• [ASSIGNMENT]: Among the entries below, how many lines hold "тази"? Reply with the number only.

(Items from a data source)
------------------------------------------------------------
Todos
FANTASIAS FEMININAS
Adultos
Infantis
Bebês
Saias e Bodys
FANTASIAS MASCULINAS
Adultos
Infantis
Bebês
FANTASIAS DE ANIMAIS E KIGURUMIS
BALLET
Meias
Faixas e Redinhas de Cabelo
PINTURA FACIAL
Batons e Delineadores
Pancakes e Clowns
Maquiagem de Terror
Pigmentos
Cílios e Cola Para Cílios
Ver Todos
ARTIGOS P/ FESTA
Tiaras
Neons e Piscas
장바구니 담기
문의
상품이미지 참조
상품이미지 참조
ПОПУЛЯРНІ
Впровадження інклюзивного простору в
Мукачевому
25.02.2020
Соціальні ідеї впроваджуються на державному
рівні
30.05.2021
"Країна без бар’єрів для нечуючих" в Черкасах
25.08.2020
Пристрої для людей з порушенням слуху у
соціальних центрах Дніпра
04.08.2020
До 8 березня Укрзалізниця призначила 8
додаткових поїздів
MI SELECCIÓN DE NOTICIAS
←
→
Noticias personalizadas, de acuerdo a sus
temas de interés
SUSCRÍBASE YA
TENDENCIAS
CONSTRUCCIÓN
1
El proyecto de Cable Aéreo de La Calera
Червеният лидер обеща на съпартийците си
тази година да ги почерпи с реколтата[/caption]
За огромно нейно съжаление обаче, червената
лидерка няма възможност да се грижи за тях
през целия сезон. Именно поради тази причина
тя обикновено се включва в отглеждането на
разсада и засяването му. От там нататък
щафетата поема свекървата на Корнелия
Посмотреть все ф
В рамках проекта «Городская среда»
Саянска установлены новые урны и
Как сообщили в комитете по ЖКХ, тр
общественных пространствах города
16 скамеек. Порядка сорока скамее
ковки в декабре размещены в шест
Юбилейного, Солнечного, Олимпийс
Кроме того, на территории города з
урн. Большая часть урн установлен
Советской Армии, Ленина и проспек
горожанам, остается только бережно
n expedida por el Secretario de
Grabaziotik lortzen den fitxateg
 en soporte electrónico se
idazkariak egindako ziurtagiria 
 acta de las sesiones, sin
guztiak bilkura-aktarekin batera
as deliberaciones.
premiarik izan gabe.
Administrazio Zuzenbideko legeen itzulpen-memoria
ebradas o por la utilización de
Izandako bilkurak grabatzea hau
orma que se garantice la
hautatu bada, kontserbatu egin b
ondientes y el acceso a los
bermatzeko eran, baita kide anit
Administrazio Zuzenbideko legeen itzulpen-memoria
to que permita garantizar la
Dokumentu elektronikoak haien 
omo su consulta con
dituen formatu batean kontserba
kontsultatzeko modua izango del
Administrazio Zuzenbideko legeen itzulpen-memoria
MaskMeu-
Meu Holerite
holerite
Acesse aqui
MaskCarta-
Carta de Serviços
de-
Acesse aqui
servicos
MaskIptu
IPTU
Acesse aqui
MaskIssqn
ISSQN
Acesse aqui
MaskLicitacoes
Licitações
------------------------------------------------------------
• [RESULT FOR THIS TASK]: 2